January 2021 Coaching Tip of the Month
Usually, my January “Tip of the Month” reflects my learnings from the previous year and my ambitious resolutions that seem to multiply each year but do not necessarily reach the level of accomplishment! Mine tend to be something that goes in one year and out the other! Try as I might, the two-headed Janus has all good intentions, reminding me of my past achievements and my forward-thinking goals for the future. This year, our resolutions, advice, and hopes are much different than in any previous year. “The new year stands before us, like a chapter in a book, waiting to be written” (Melody Beattie). So, what should we write?
Connecticut Education Commissioner Miguel Cardona, President-Elect Joe Biden’s pick for Secretary of Education, said “… it is our responsibility now, and our privilege to take this moment, and do the most American thing imaginable: to forge opportunity out of crisis.” As Mr. Biden remarked, “…[Cardona] understands the transformative power that comes from investing in public education.”
Invest, we must. But, how do we do that?
First of all, we need to understand the difference between explanations and excuses. Every school stakeholder has heard a myriad of reasons why there are such inequities in schools: neighborhood blight, inadequate resources, crumbling facilities, economic disadvantages, unstable staffing, limited programmatic opportunities, disenfranchised families, racial imbalances, inadequate policies… the list goes on and on. These occur in our most neglected schools and are so often dismissed with, “It is what it is.” This is educational abandonment and abuse in the broadest use of these terms. It is the excuse we have learned to accept and in many ways, learned to ignore. After all, this, too shall pass – right? It sure does… it passes onto every subsequent generation until we stop it.
The pandemic didn’t cause this educational malpractice; the pandemic made it more visible. And, because everyone is suffering from the pandemic, the issues it raises are finally being recognized as critical ones.
Restoring the dignity, not to mention all of the above injustices, to all of our schools and the students they have promised to educate should be the ONLY goal we have going forward. These injustices need to be remedied without prejudice or malice. Every child deserves to be in a safe environment with classrooms that are fully “stocked” as a table at holiday time. Every child deserves to be in a classroom with a highly effective teacher who understands student learning and is committed to helping their students reach their highest potential. Teachers deserve the opportunity to grow in ways that help their students grow. Every school stakeholder deserves the opportunities to dismantle educational inequality and injustice.

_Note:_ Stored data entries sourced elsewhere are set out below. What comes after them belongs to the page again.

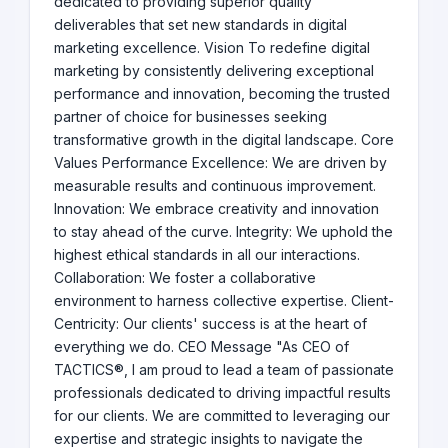
dedicated to providing superior quality
deliverables that set new standards in digital
marketing excellence. Vision To redefine digital
marketing by consistently delivering exceptional
performance and innovation, becoming the trusted
partner of choice for businesses seeking
transformative growth in the digital landscape. Core
Values Performance Excellence: We are driven by
measurable results and continuous improvement.
Innovation: We embrace creativity and innovation
to stay ahead of the curve. Integrity: We uphold the
highest ethical standards in all our interactions.
Collaboration: We foster a collaborative
environment to harness collective expertise. Client-
Centricity: Our clients' success is at the heart of
everything we do. CEO Message "As CEO of
TACTICS®, I am proud to lead a team of passionate
professionals dedicated to driving impactful results
for our clients. We are committed to leveraging our
expertise and strategic insights to navigate the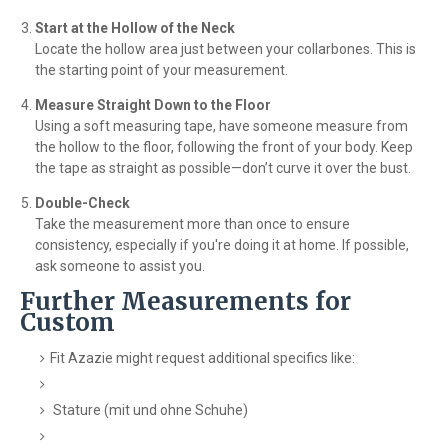
Start at the Hollow of the Neck
Locate the hollow area just between your collarbones. This is
the starting point of your measurement.
Measure Straight Down to the Floor
Using a soft measuring tape, have someone measure from
the hollow to the floor, following the front of your body. Keep
the tape as straight as possible—don’t curve it over the bust.
Double-Check
Take the measurement more than once to ensure
consistency, especially if you're doing it at home. If possible,
ask someone to assist you.
Further Measurements for
Custom
Fit Azazie might request additional specifics like:
Stature (mit und ohne Schuhe)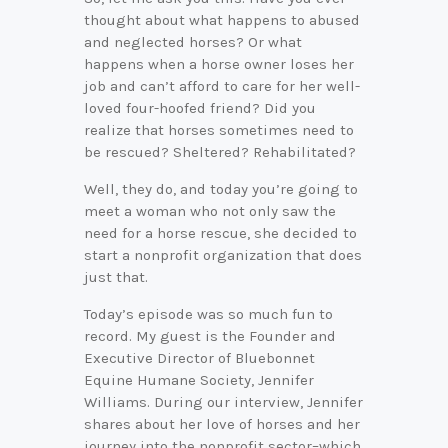
thought about what happens to abused
and neglected horses? Or what
happens when a horse owner loses her
job and can’t afford to care for her well-
loved four-hoofed friend? Did you
realize that horses sometimes need to
be rescued? Sheltered? Rehabilitated?
Well, they do, and today you’re going to
meet a woman who not only saw the
need for a horse rescue, she decided to
start a nonprofit organization that does
just that.
Today’s episode was so much fun to
record. My guest is the Founder and
Executive Director of Bluebonnet
Equine Humane Society, Jennifer
Williams. During our interview, Jennifer
shares about her love of horses and her
journey into the nonprofit sector–which,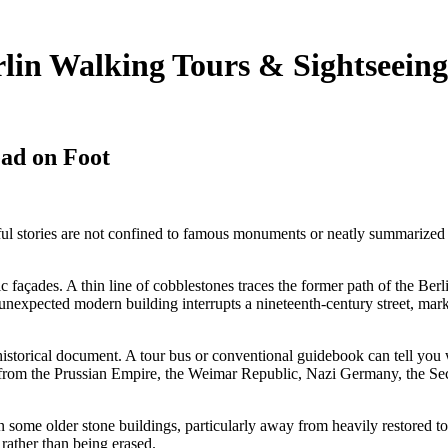
lin Walking Tours & Sightseeing
ad on Foot
ful stories are not confined to famous monuments or neatly summarized i
c façades. A thin line of cobblestones traces the former path of the Ber
nexpected modern building interrupts a nineteenth-century street, marki
f a historical document. A tour bus or conventional guidebook can tell y
ers from the Prussian Empire, the Weimar Republic, Nazi Germany, the S
 some older stone buildings, particularly away from heavily restored tou
5
rather than being erased.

Let’s think for a moment the difference between inequality and inequity… inequity means injustice or unfairness; inequality means an imbalance or being unequal. I think there must be ways to address both in all schools. Students must all be treated fairly and they all must be given opportunities to grow while understanding that not everyone will grow at the same rate. Our job is to ensure that all students are met with the expectations to grow and are given the tools necessary to help them achieve success. Not every child needs the same set of tools at the same time but every child needs to be allowed the possibilities to access those tools as they need them; students’ needs must be recognized and addressed in a variety of ways.
When I was growing up, my family experienced financial hardships and we floundered. I remember neighbors sharing groceries with us; birthdays and holidays were especially difficult. My mother, however, tried to treat us equally and equitably… we would all get new shoes but each would receive their shoes at a different time.
The new year is a time to reflect on achievements and relationships in the past and look forward to the future. I leave you with the words of the wise Confucius, “When it is obvious that the goals cannot be reached, don’t adjust the goals; adjust the action steps.” As we move forward into 2021, let’s keep the most important component of instructional coaching front and center… sustain those teacher relationships you have built over the years; re-affirm your commitment to keeping students at the center and helping teachers change and improve their practice so that student engagement and outcomes are transformed. Let our words become our actions.